Yo subía, subía, soñaba, pensaba, – mas todo me oprimía. Me asemejaba a un enfermo al que su terrible tormento lo deja rendido, y a quien un sueño más terrible todavía vuelve a despertarlo cuando acaba de dormirse. –

Pero hay algo en mí que yo llamo valor: hasta ahora éste ha matado en mí todo desaliento. Ese valor me hizo al fin detenerme y decir: «¡Enano! ¡Tú! ¡O yo!» –

El valor es, en efecto, el mejor matador, – el valor que ataca: pues todo ataque se hace a tambor batiente.
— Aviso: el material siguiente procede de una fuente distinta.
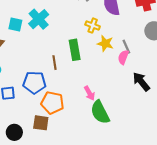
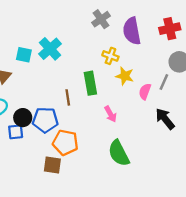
gray line: (126, 47) -> (164, 82), moved, turned 48
pink arrow: (89, 93) -> (110, 114), moved
black circle: (14, 132) -> (23, 118), moved

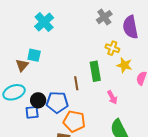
cyan cross: (50, 49) -> (44, 22), moved
cyan square: (24, 55) -> (34, 55), moved

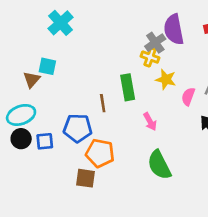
gray cross: (104, 17) -> (155, 43), moved
black circle: (38, 100) -> (21, 139), moved

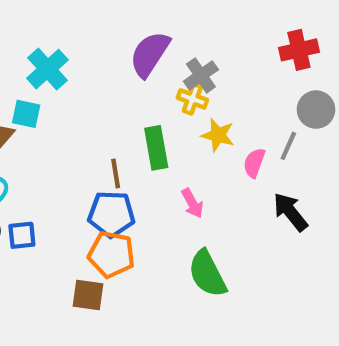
cyan cross: (61, 23) -> (47, 69), moved
purple semicircle: (174, 29) -> (150, 54), moved, turned 44
blue pentagon: (78, 128) -> (111, 214), moved

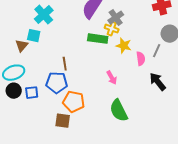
green rectangle: (156, 148) -> (98, 39), moved, turned -72
pink semicircle: (254, 163) -> (141, 59), turned 152
brown line: (116, 173) -> (65, 64), moved
blue pentagon: (111, 214) -> (57, 83), moved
Pero el hombre es el animal más valeroso: por ello ha vencido a todos los animales. A tambor batiente ha vencido incluso todos los dolores; pero el dolor por el hombre es el dolor más profundo.

El valor mata incluso el vértigo junto a los abismos: ¡y en qué lugar no estaría el hombre junto a abismos! ¿El simple mirar no es – mirar abismos?

El valor es el mejor matador: el valor mata incluso la compasión. Pero la compasión es el abismo más profundo: cuanto el hombre hunde su mirada en la vida, otro tanto la hunde en el sufrimiento.

Pero el valor es el mejor matador, el valor que ataca: éste mata la muerte misma, pues dice: «¿Era esto la vida? ¡Bien! ¡Otra vez!».

En estas palabras, sin embargo, hay mucho sonido de tambor batiente. Quien tenga oídos, oiga. –[1]


[1] NIETZSCHE, Friedrich, Así habló Zaratustra. Madrid: Alianza editorial, 2009. Extraído del capítulo De la visión y enigma.